Wednesday, July 25, 2018

What is it About Shoes?





by Bacopa Literary Review Editor in Chief Mary Bast

I've written before about ekphrasis, the intersection of verbal and visual arts. Not included in that post are Marianne Moore's poem "Nine Nectarines and Other Porcelain" and Elizabeth Bishop's poem "Large Bad Picture" (based on George Wylie Hutchinson's "Seascape," right).

As Bishop's title implies, creating ekphrastic poetry can be enormous fun.

In the same Melanie Almeder workshop that inspired my Bacopa 2012-published "plummet" (imagining Icarus in Brueghel's "Landscape with the Fall of Icarus" as a woman), Almeder also asked us to to make a list of terms describing something ordinary in our lives, and then to write an ode to that item.
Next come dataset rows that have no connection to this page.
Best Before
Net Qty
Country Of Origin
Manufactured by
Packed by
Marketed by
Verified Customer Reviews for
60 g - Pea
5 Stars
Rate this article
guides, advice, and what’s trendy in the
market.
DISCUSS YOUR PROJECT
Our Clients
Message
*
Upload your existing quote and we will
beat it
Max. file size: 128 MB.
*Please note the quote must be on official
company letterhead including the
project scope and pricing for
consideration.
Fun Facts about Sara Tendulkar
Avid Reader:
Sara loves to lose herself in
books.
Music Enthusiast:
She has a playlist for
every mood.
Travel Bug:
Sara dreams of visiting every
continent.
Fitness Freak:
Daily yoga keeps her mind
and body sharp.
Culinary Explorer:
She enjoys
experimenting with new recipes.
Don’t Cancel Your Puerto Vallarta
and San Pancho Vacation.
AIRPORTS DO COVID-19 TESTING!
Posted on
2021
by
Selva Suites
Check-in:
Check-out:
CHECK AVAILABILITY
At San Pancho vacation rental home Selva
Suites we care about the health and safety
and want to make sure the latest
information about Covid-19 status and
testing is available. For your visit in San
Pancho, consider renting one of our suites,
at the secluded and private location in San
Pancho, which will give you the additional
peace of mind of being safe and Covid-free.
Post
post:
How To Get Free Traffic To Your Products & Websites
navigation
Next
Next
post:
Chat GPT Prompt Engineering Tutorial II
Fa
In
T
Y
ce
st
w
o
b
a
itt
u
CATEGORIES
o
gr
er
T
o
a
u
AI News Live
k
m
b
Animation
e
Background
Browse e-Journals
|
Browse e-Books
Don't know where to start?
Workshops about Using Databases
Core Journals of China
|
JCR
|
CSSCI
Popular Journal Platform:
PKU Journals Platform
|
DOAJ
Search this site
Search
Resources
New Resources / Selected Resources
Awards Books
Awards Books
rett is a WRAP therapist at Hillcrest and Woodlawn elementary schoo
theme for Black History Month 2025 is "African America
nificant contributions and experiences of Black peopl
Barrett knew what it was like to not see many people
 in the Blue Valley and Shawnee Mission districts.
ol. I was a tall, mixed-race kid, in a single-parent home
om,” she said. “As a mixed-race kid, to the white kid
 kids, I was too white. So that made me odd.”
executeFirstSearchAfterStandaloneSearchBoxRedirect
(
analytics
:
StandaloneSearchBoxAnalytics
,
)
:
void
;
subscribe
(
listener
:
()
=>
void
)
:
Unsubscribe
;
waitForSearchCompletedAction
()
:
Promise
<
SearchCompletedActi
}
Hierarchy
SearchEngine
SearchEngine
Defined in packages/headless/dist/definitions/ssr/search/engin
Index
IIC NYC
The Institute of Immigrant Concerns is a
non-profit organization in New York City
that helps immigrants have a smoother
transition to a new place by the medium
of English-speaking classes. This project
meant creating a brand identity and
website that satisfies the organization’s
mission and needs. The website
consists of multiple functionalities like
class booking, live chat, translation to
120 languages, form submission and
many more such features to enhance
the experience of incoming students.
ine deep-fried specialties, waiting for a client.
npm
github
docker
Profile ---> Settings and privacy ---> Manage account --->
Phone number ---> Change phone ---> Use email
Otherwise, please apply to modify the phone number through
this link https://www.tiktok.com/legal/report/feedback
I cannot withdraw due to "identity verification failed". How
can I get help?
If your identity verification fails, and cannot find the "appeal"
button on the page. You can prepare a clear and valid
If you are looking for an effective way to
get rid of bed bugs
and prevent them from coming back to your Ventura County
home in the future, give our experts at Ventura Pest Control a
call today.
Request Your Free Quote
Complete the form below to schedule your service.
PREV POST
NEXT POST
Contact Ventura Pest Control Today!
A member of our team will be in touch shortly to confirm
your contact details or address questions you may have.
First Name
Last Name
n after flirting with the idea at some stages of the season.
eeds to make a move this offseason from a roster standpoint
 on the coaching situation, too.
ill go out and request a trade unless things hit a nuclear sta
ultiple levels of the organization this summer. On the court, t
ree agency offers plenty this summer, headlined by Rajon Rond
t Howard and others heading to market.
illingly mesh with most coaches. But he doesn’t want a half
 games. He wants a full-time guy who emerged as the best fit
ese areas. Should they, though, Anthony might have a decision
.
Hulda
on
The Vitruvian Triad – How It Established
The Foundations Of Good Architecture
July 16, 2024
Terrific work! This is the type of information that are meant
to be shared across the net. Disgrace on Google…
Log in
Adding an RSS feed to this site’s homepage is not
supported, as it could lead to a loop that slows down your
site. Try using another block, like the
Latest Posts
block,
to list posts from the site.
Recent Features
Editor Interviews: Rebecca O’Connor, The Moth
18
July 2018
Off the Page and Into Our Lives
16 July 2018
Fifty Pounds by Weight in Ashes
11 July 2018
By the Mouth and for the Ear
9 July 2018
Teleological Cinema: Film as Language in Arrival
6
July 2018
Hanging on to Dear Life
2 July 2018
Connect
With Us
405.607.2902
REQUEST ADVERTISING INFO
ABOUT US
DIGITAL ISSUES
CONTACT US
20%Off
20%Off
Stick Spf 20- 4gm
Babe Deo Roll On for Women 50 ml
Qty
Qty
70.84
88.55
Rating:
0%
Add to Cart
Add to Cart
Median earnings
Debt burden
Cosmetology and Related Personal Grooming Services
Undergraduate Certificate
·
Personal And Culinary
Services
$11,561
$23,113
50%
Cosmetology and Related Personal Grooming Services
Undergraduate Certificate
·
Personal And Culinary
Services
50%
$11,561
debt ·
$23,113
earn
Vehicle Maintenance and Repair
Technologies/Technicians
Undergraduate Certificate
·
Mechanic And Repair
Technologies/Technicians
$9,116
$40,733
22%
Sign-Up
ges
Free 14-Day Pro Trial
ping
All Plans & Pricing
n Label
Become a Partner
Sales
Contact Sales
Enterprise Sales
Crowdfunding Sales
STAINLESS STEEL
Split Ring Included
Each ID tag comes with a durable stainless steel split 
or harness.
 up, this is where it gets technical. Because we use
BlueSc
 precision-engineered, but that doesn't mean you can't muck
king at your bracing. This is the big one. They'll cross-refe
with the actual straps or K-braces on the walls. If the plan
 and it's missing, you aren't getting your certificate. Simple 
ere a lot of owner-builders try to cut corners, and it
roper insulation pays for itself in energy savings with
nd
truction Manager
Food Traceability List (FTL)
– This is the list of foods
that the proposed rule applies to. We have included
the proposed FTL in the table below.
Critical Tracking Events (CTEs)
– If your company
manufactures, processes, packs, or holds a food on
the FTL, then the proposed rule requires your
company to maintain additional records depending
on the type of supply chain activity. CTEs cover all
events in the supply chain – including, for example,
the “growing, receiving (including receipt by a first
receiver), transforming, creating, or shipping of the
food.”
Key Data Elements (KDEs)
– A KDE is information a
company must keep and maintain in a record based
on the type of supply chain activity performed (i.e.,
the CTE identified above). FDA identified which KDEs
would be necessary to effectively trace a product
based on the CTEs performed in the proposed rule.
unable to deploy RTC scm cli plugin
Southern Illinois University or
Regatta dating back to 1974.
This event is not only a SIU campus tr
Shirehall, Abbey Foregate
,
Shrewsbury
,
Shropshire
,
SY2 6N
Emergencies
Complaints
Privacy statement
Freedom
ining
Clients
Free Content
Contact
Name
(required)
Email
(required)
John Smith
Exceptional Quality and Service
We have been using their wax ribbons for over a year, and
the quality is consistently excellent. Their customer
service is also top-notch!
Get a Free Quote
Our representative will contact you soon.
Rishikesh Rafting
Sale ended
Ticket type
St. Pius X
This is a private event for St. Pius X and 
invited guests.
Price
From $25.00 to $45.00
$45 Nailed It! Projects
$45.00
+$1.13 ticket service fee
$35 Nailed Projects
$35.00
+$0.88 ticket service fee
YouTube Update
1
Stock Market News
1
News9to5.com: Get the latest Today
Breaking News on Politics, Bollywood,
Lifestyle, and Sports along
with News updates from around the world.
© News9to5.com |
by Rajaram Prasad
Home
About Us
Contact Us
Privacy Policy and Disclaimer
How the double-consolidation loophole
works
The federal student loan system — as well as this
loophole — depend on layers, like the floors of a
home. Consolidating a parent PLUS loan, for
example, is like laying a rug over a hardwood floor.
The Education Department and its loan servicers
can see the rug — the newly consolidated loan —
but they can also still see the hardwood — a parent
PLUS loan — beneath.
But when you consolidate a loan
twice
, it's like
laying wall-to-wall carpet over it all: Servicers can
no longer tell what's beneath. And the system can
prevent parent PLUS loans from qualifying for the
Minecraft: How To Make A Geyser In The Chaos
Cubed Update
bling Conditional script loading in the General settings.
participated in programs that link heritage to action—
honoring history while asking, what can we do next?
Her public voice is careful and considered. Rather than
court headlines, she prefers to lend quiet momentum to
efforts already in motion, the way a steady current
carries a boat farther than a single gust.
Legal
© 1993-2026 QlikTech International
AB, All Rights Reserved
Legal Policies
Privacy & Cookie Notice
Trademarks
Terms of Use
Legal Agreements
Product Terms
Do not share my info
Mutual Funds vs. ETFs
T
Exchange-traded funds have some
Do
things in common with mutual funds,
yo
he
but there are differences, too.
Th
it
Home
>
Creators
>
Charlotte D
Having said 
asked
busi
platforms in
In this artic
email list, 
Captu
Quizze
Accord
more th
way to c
My most ordinary and also cherished possession, after years of corporate-consulting-required-suits-and-oh-so-uncomfortable-high-heels, were (and are still) my Birkenstocks:

ode to my birkenstocks 
(from "Eeek Love")
sole-mates I am barely
clothed in you
so easy to slide into
walking me
away from suits
you've taken me
to places high-
class shoes would fear
you relish luscious mud
& sand & bits of twigs
that hang on tightly
to your treads
I am besotted birkies
with the child in you
who tastes & smudges
oh you messy shoes
this simple-minded
search for ground
may wear us down
you mortal stumble-bums
Then, just this morning, I read a a friend's post about a Poetry Workshop on Ekphrastic with Pauletta Hansel [Cincinnati Poet Laureate Emeritus (April 2016-March 2018)].

Barbara Sliter's ekphrastic poem "The Red Shoe," much like mine, remembers "a time . . . / before the guy selling lettuce / said "I don't think of you / as an old person. . . a time before / shoes became practical. . . ."

I'm still smiling.


Saturday, July 21, 2018

Yamaraja Das, Back to Godhead

Today we learned that Yamaraja Das (born Robert Wintermute II), who created the layout for Bacopa Literary Review since its inception in 2010, passed away on June 22. A Krishna devotee, Yama (as we knew him) was, indeed, "a quiet hero."

As one of his friends said, "It irked Yamaraja to see badly produced books. Even after many years of working with him, I continued to be impressed by how he always produced attractively designed articles with extremely limited resources."

We join Kesihanta Das, who visited Yama in his final days, in imagining Yamaraja Das "already Back to Godhead."